Background information
- Born: Lugee Alfredo Giovanni Sacco February 19, 1943 Glenwillard, Pennsylvania, U.S.
- Died: June 18, 2025 (aged 82) Pittsburgh, Pennsylvania, U.S.
- Genres: Pop; soft rock; pop rock;
- Occupation: Singer-songwriter
- Years active: 1962–2023
- Labels: Roulette; Colpix; MGM; Columbia; Buddah;

= Lou Christie =

American singer-songwriter (1943–2025)

Lugee Alfredo Giovanni Sacco (February 19, 1943 – June 18, 2025), known professionally by his stage name Lou Christie, was an American pop and soft rock singer-songwriter widely known for hits in the 1960s, including his 1966 U.S. chart-topper "Lightnin' Strikes" and 1969 UK number two hit "I'm Gonna Make You Mine".

== Biography ==
=== Early life and career ===
Christie was born Lugee Alfredo Giovanni Sacco on February 19, 1943, in Glenwillard, Pennsylvania, and grew up in suburban Pittsburgh.

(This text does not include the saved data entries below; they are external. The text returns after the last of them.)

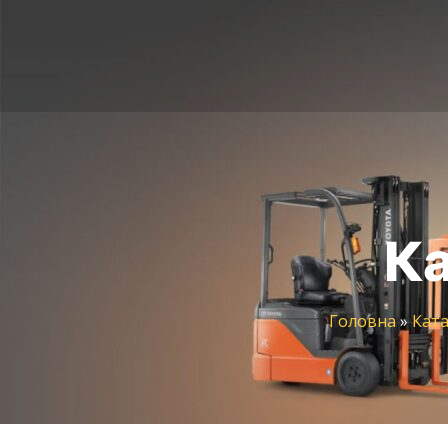
Ка
Головна
»
Ката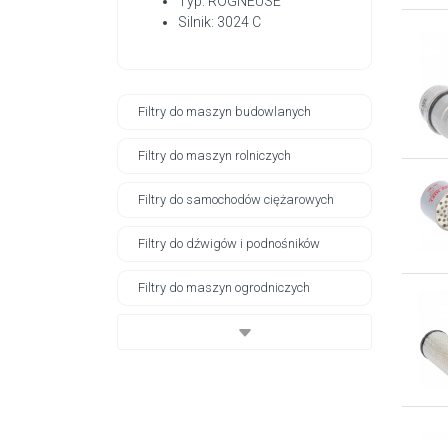
Typ: ROGNEUSE
Silnik: 3024 C
Filtry do maszyn budowlanych
Filtry do maszyn rolniczych
Filtry do samochodów ciężarowych
Filtry do dźwigów i podnośników
Filtry do maszyn ogrodniczych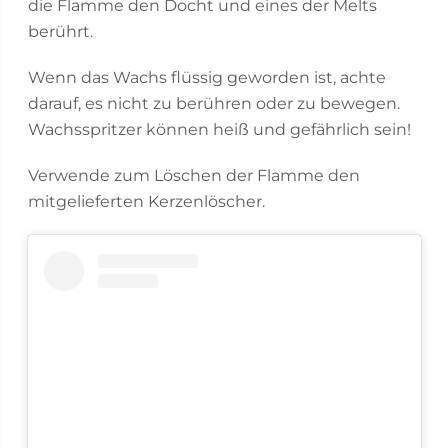
die Flamme den Docht und eines der Melts
berührt.
Wenn das Wachs flüssig geworden ist, achte
darauf, es nicht zu berühren oder zu bewegen.
Wachsspritzer können heiß und gefährlich sein!
Verwende zum Löschen der Flamme den
mitgelieferten Kerzenlöscher.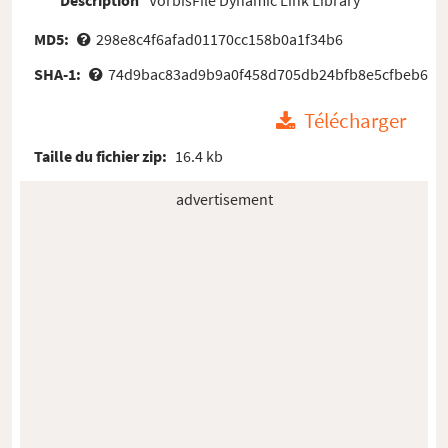
MD5:
298e8c4f6afad01170cc158b0a1f34b6
SHA-1:
74d9bac83ad9b9a0f458d705db24bfb8e5cfbeb6
Télécharger
Taille du fichier zip:
16.4 kb
advertisement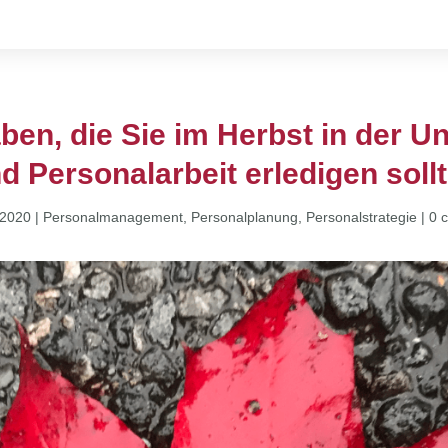
ben, die Sie im Herbst in der
d Personalarbeit erledigen soll
 2020
|
Personalmanagement
,
Personalplanung
,
Personalstrategie
|
0 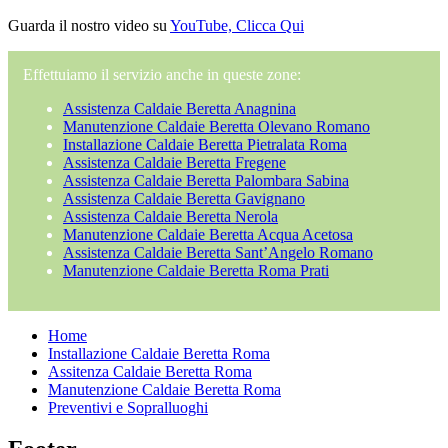
Guarda il nostro video su
YouTube, Clicca Qui
Effettuiamo il servizio anche in queste zone:
Assistenza Caldaie Beretta Anagnina
Manutenzione Caldaie Beretta Olevano Romano
Installazione Caldaie Beretta Pietralata Roma
Assistenza Caldaie Beretta Fregene
Assistenza Caldaie Beretta Palombara Sabina
Assistenza Caldaie Beretta Gavignano
Assistenza Caldaie Beretta Nerola
Manutenzione Caldaie Beretta Acqua Acetosa
Assistenza Caldaie Beretta Sant’Angelo Romano
Manutenzione Caldaie Beretta Roma Prati
Home
Installazione Caldaie Beretta Roma
Assitenza Caldaie Beretta Roma
Manutenzione Caldaie Beretta Roma
Preventivi e Sopralluoghi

While attending Moon Area High School, he studied music and voice, served as student conductor of the choir and sang solos at holiday concerts. His teacher, Frank Cummings, wanted him to pursue a career in classical music, but Sacco wanted to cut a record to get on American Bandstand. At age 15, he met and befriended Twyla Herbert, a classically trained musician 20 years his senior, who became his regular songwriting partner and wrote hundreds of songs with him over the next 30 years until her death in 2009. Sacco performed with several vocal groups and between 1959 and 1962 released several records on small Pittsburgh labels, achieving a local hit with "The Jury" by Lugee & The Lions (a group consisting of Sacco, Twyla Herbert's daughter Shirley, and two others) released on the Robbee label. After graduating from high school in 1961, Sacco traveled to New York City and worked as a session vocalist.

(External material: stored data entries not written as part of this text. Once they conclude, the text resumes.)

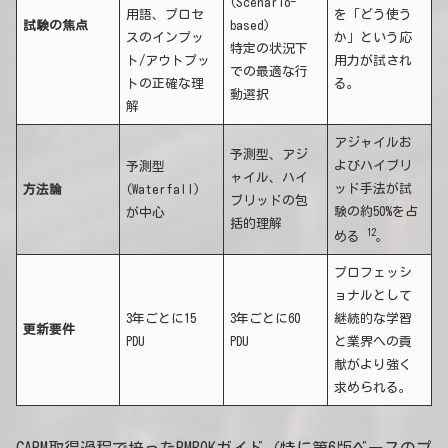
(Scenario-
用語、プロセ
を「どう使う
試験の焦点
based)
スのインプッ
か」という応
特定の状況下
ト/アウトプッ
用力が試され
での最適な行
トの正確な理
る。
動選択
解
アジャイルお
予測型、アジ
よびハイブリ
予測型
ャイル、ハイ
ッド手法が試
方法論
(Waterfall)
ブリッドの包
験の約50%を占
が中心
括的理解
12
める
。
プロフェッシ
ョナルとして
3年ごとに15
3年ごとに60
継続的な学習
更新要件
PDU
PDU
と業界への貢
献がより強く
求められる。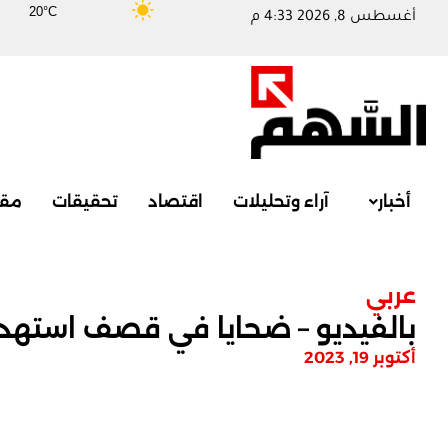
20°C
أغسطس 8, 2026 4:33 م
أخبار
آراء وتحليلات
اقتصاد
تحقيقات
مقا
عربي
بالفيديو – ضحايا في قصف است
أكتوبر 19, 2023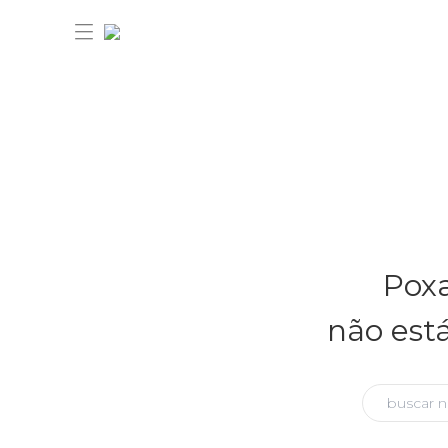
30% OFF ANIVERSÁRIO FARM
Novidades
Poxa
Roupas
Novidades
não est
Bazar
Roupas
Ver tudo
FARM Etc
Bazar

In 1962, Sacco approached Nick Cenci with some demo tapes. One of the first things Cenci did was change the name Lugee Alfredo Giovanni Sacco to Lou Christie. Sacco's father liked the name change, because it had "Christ" in it. The singer himself did not like the name, though he was open to using a stage name and was compiling a list of suggestions before Cenci unilaterally picked "Lou Christie" without asking him; he later recalled it taking him 20 years to get used to it.

Cenci liked Sacco's falsetto voice and suggested that he listen to the Four Seasons' recent hit "Sherry". Sacco and Herbert used the song as a model to write an original song called "The Gypsy Cried". (Christie did not acknowledge any inspiration from The Four Seasons in interviews, noting that he strove not to sound like other recording artists.) Cenci produced a recording of Sacco performing the song at Gateway Studio in Pittsburgh and initially released it on his own C & C label as a single in 1962, credited to "Lou Christie", the name Sacco used thereafter.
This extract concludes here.